Arena seeks to promote a fact-based discourse that enhances security, enables democracy and entrenches trust. We are a small programme that runs projects with partners across the world.
Arena’s directors are well experienced in this field. From 2014-2017, they ran a research project at the Legatum Institute, called ‘Beyond Propaganda’, which analysed 21st century propaganda, sought solutions, and set the agenda on this issue. Arena’s team have given evidence to the US Congress and UK Parliament, advised the British, Dutch, Latvian and US governments on counter-propaganda strategy, and held numerous seminars at a wide range of organisations, including NATO, Lviv University, Harvard University and the German Foreign Service. Ideas and insights borne directly from this research project have been quoted by senior officials, such as the US Undersecretary for Public Diplomacy, and have helped shape the programmes of the British Foreign Office, the National Endowment for Democracy and the European Endowment for Democracy, among others.
Professor Applebaum is a journalist and prize-winning historian with a particular expertise in the history of communism and the experience of post-communist ‘democratisation’ in the Soviet Union and central Europe. She was recently appointed Professor in Practice at LSE’s Institute of Global Affairs.
Anne is a weekly columnist for the Washington Post and the author of several books, including Gulag: A History, which won the 2004 Pulitzer Prize for non-fiction; Iron Curtain, which won the 2013 Cundill Prize for Historical Literature; and Red Famine: Stalin’s War on Ukraine, published in 2017. She held the Phillipe Roman visiting chair in International History at LSE, and has lectured at other universities, including Yale, Harvard, Columbia, Oxford, Cambridge, Humboldt and Heidelberg.
Sophia Gaston is a social and political researcher, who conducts international, citizen-focused projects on social and cultural crises, political change, the media and democracy - with a focus on threats to governance in Western nations.

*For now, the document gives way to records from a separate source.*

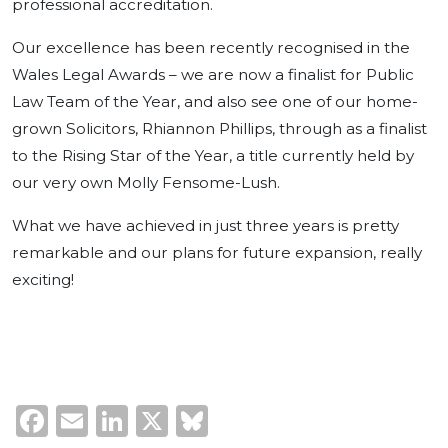
professional accreditation.
Our excellence has been recently recognised in the
Wales Legal Awards – we are now a finalist for Public
Law Team of the Year, and also see one of our home-
grown Solicitors, Rhiannon Phillips, through as a finalist
to the Rising Star of the Year, a title currently held by
our very own Molly Fensome-Lush.
What we have achieved in just three years is pretty
remarkable and our plans for future expansion, really
exciting!
Facebook
Email
LinkedIn
X
Bluesky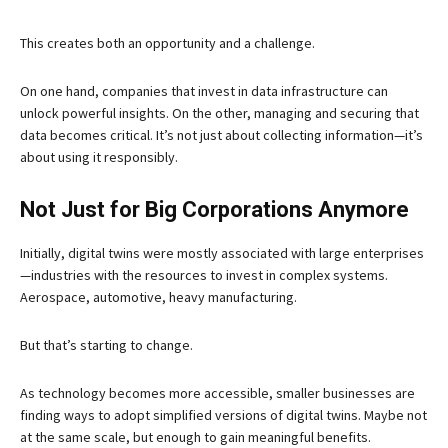
This creates both an opportunity and a challenge.
On one hand, companies that invest in data infrastructure can
unlock powerful insights. On the other, managing and securing that
data becomes critical. It’s not just about collecting information—it’s
about using it responsibly.
Not Just for Big Corporations Anymore
Initially, digital twins were mostly associated with large enterprises
—industries with the resources to invest in complex systems.
Aerospace, automotive, heavy manufacturing.
But that’s starting to change.
As technology becomes more accessible, smaller businesses are
finding ways to adopt simplified versions of digital twins. Maybe not
at the same scale, but enough to gain meaningful benefits.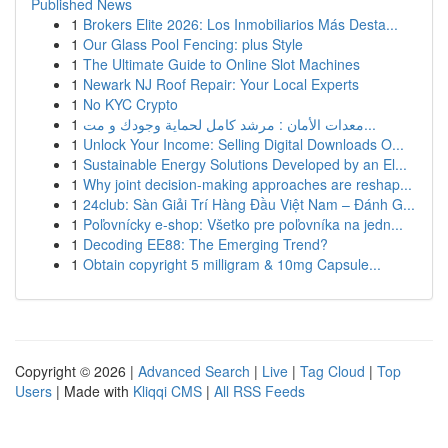
Published News
1
Brokers Elite 2026: Los Inmobiliarios Más Desta...
1
Our Glass Pool Fencing: plus Style
1
The Ultimate Guide to Online Slot Machines
1
Newark NJ Roof Repair: Your Local Experts
1
No KYC Crypto
1
معدات الأمان : مرشد كامل لحماية وجودك و مت...
1
Unlock Your Income: Selling Digital Downloads O...
1
Sustainable Energy Solutions Developed by an El...
1
Why joint decision-making approaches are reshap...
1
24club: Sàn Giải Trí Hàng Đầu Việt Nam – Đánh G...
1
Poľovnícky e-shop: Všetko pre poľovníka na jedn...
1
Decoding EE88: The Emerging Trend?
1
Obtain copyright 5 milligram & 10mg Capsule...
Copyright © 2026 |
Advanced Search
|
Live
|
Tag Cloud
|
Top
Users
| Made with
Kliqqi CMS
|
All RSS Feeds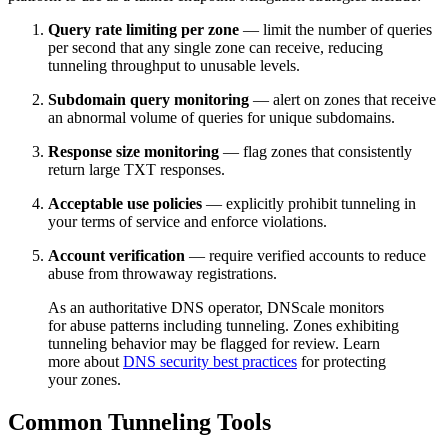
Query rate limiting per zone
— limit the number of queries
per second that any single zone can receive, reducing
tunneling throughput to unusable levels.
Subdomain query monitoring
— alert on zones that receive
an abnormal volume of queries for unique subdomains.
Response size monitoring
— flag zones that consistently
return large TXT responses.
Acceptable use policies
— explicitly prohibit tunneling in
your terms of service and enforce violations.
Account verification
— require verified accounts to reduce
abuse from throwaway registrations.
As an authoritative DNS operator, DNScale monitors
for abuse patterns including tunneling. Zones exhibiting
tunneling behavior may be flagged for review. Learn
more about
DNS security best practices
for protecting
your zones.
Common Tunneling Tools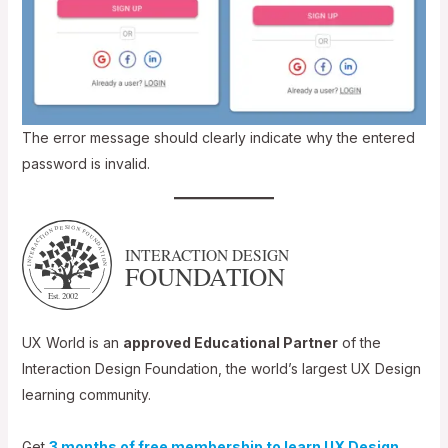
The error message should clearly indicate why the entered
password is invalid.
UX World is an
approved Educational Partner
of the
Interaction Design Foundation, the world’s largest UX Design
learning community.
Get
3 months of free membership to learn UX Design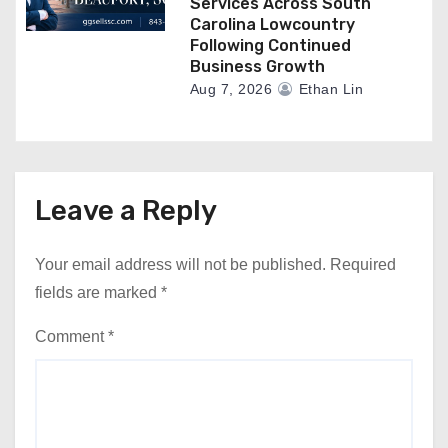
Services Across South
Carolina Lowcountry
Following Continued
Business Growth
Aug 7, 2026
Ethan Lin
Leave a Reply
Your email address will not be published.
Required
fields are marked
*
Comment
*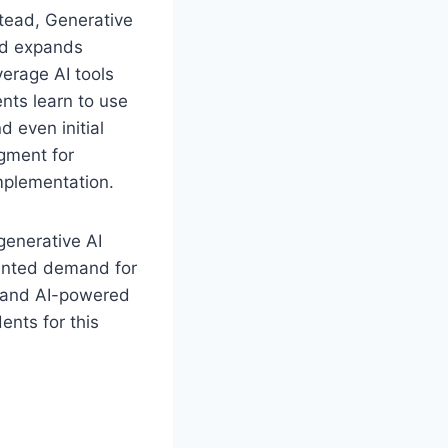
stead, Generative
nd expands
erage AI tools
ents learn to use
 even initial
gment for
implementation.
generative AI
dented demand for
s and AI-powered
nts for this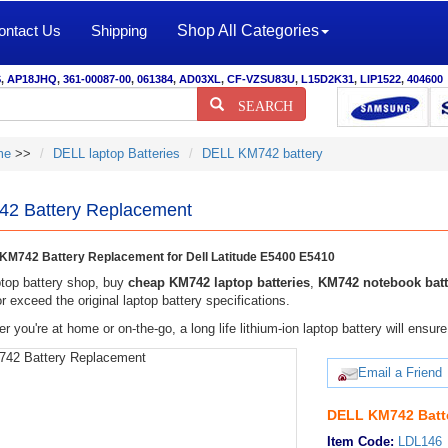
ontact Us
Shipping
Shop All Categories
S
,
AP18JHQ
,
361-00087-00
,
061384
,
AD03XL
,
CF-VZSU83U
,
L15D2K31
,
LIP1522
,
404600
SEARCH
me
>>
DELL laptop Batteries
DELL KM742 battery
2 Battery Replacement
M742 Battery Replacement for Dell Latitude E5400 E5410
top battery shop, buy
cheap KM742 laptop batteries
,
KM742 notebook batt
r exceed the original laptop battery specifications.
r you're at home or on-the-go, a long life lithium-ion laptop battery will ens
Email a Friend
DELL KM742 Batt
Item Code:
LDL146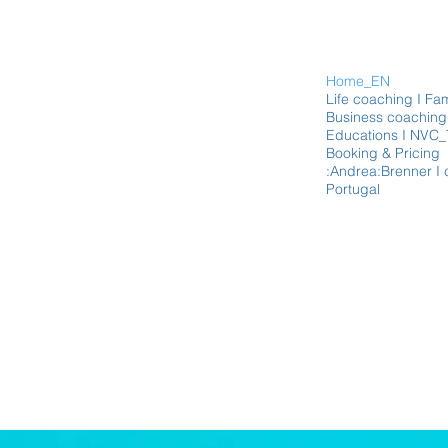
Home_EN
Life coaching I Fam
Business coaching 
Educations I NVC_
Booking & Pricing
:Andrea:Brenner I 
Portugal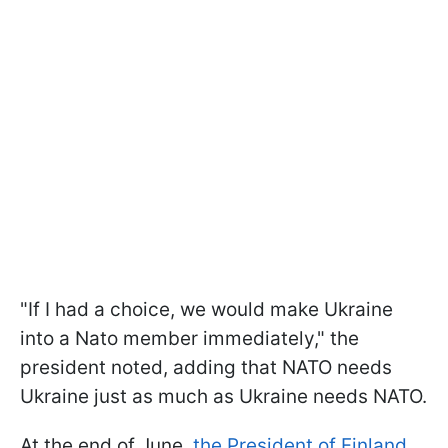
"If I had a choice, we would make Ukraine
into a Nato member immediately," the
president noted, adding that NATO needs
Ukraine just as much as Ukraine needs NATO.
At the end of June,
the President of Finland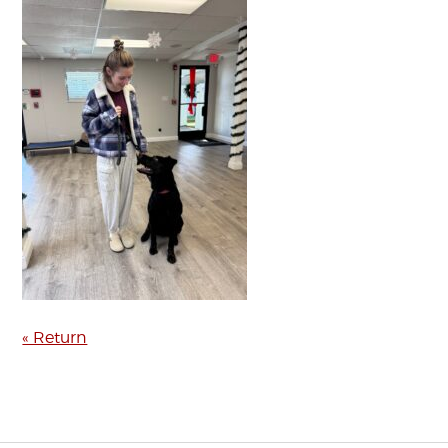
« Return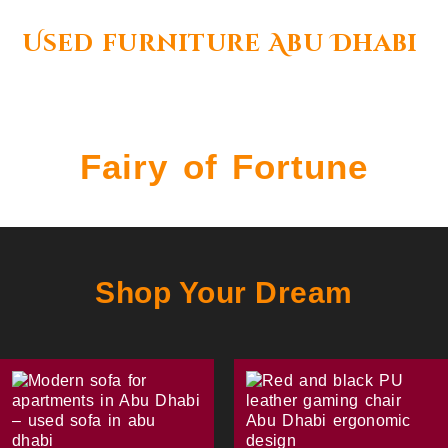
Used furniture Abu Dhabi
Fairy of Fortune
Shop Your Dream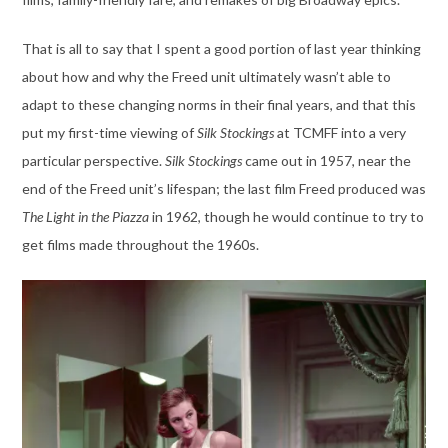
That is all to say that I spent a good portion of last year thinking
about how and why the Freed unit ultimately wasn’t able to
adapt to these changing norms in their final years, and that this
put my first-time viewing of
Silk Stockings
at TCMFF into a very
particular perspective.
Silk Stockings
came out in 1957, near the
end of the Freed unit’s lifespan; the last film Freed produced was
The Light in the Piazza
in 1962, though he would continue to try to
get films made throughout the 1960s.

She is currently a Visiting Fellow at the LSE's Institute for Global Affairs.
Peter Pomerantsev is a Senior Fellow at the Institute of Global Affairs at the LSE, and an author and TV producer. He specialises in propaganda and media development, and has testified on the challenges of information war to the US House Committee on Foreign Affairs, US Senate Committee on Foreign Relations and the UK Parliament’s Defence Select Committee.
Peter writes for a wide range of publications, including the Financial Times, the London Review of Books, Politico, Atlantic and many others. His book on Russian propaganda, Nothing is True and Everything is Possible, won the 2016 Royal Society of Literature Ondaatje Prize and was nominated for a number of others, including the Samuel Johnson Prize, the Guardian First Book Award, the Pushkin House Russian Book Prize and The Gordon Burn Prize. It has been translated into over a dozen languages.
Maria Montague is the projects' manager for the Arena programme. She joined the team in January 2019 from the Chatham House Russia and Eurasia programme where she worked previously. Maria holds a BA in French and Russian from the University of Cambridge, and an MPhil in Ukrainian Studies.
Nina Loncar is a Project Officer for the Arena programme. She joined the team in May 2019 alongside completing her Masters studies. Nina holds a BSc in Economics and International Development from the University of Bath and an MSc in Inequalities and Social Science from LSE.